Been There, Done That – Review Of Ferals #2

My comics pull list from last week turned out to be heavy on the supernatural. Lots of vampires, even in the cape and cowl books (X-Men #25, I’m looking at you.), magic, and even werewolves. On the upside, nothing sparkled or seemed designed as an excuse to have some former Power Ranger walk around shirtless, and for that I am grateful. On the downside, it feels as though someone in editorial at many of the publishing houses has decided to milk this trend in popular culture until the resultant stories look like Kristen Stewart after she has been even more rode hard and put up wet.

For example, let’s take a look at what turned out to be the best of the lot in this week’s take, David Lapham’s Ferals #2.

Blood, guts, gore and spoilers after the jump.

Dale Chestnutt is having a bad day. Having spent what he thought was the evening before scoring with a hot, mysterious chick at the local bar, he’s awoken after a five day coma in the hospital with grievous physical injuries. The girl and two other people are dead, with extreme malice. Since Dale had a connection to all three, he is suspect numero uno. He tries and fails to convince the local sheriff that a large animal, like a bear, was present on scene. Predictably, the sheriff does not believe Dale, so Dale has to escape the hospital and go off in search of answers on his own. Oh, and his life threatening injuries are healing at an alarmingly quick rate. He’s eventually tracked down by the local law and incarcerated in a jail cell where the werewolf we all know is lurking in the background attacks the sheriff and all his officers, while Dale watches helplessly from his cell. When the werewolf busts its way into Dale’s cell, Dale fights back with strength he didn’t realize he had in him and scares the monster off.

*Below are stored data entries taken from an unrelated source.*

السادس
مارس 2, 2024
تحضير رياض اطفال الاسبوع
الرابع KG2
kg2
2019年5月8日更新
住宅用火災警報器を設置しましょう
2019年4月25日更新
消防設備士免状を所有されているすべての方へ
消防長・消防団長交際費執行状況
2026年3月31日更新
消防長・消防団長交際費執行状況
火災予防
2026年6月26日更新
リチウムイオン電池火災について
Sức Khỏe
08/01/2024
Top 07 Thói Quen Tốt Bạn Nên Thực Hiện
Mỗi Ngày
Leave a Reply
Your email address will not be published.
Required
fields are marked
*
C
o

Nope. We’ve never seen this movie or read this story, or one more or less similar, anywhere else before. Not. So far it’s The Wolfman with some police procedural stuff thrown in, like the obligatory visit to the colorful medical examiner. Ok, so there’s another upside – nowhere does David Caruso put on sun glasses and act robotic. So, there’s that.

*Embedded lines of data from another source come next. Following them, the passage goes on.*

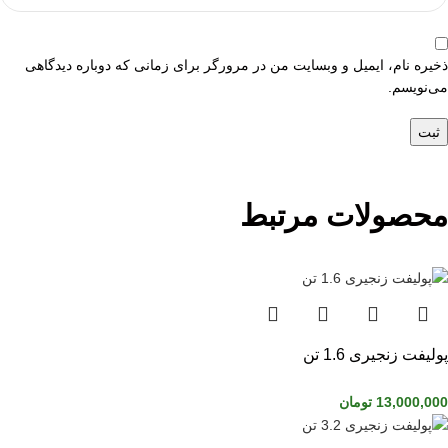
ذخیره نام، ایمیل و وبسایت من در مرورگر برای زمانی که دوباره دیدگاهی
می‌نویسم.
محصولات مرتبط
پولیفت زنجیری 1.6 تن
13,000,000
تومان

Look, as werewolf stories go, Lapham isn’t breaking any new ground here. Why is the werewolf targeting Dale and hurting the people he is close to? Was Dale a werewolf before this particular one decided to throw down with him? Who cares?

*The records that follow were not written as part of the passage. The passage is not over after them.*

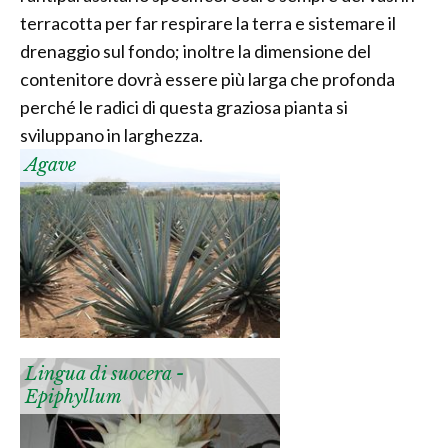
terracotta per far respirare la terra e sistemare il
drenaggio sul fondo; inoltre la dimensione del
contenitore dovrà essere più larga che profonda
perché le radici di questa graziosa pianta si
sviluppano in larghezza.
Agave
Lingua di suocera -
Epiphyllum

If you’re reading this book, it’s because the story is simple and Lapham moves it along quickly, with big, gory action scenes that are viscerally penciled by Gabriel Andrade (Lady Death, Die Hard: Year One). In his November 2011 interview with Bleeding Cool, Andrade said he wanted to “make the Ferals something that would put a real fear in people”. He’s got that down in spades. Look:

Clean up, aisle 2. Bring bleach...and a rocket launcher.

If this comic book were live action and the special effects crew managed to pull that off, that beast would haunt my nightmares for weeks.

So, with a glut of supernaturally oriented books on the market, you could do worse than to pick up Ferals. It’s a straightforward werewolf story with the grotesque and violent action sequences that we’ve come to know and love from Avatar Press books (Crossed, Strange Kisses, etc.). If you’re picking up an Avatar book, chances are you knew what you were getting into to begin with. In this particular case though, come for the werewolf story and stay for the art. Gabriel Andrade is what makes this book worthwhile.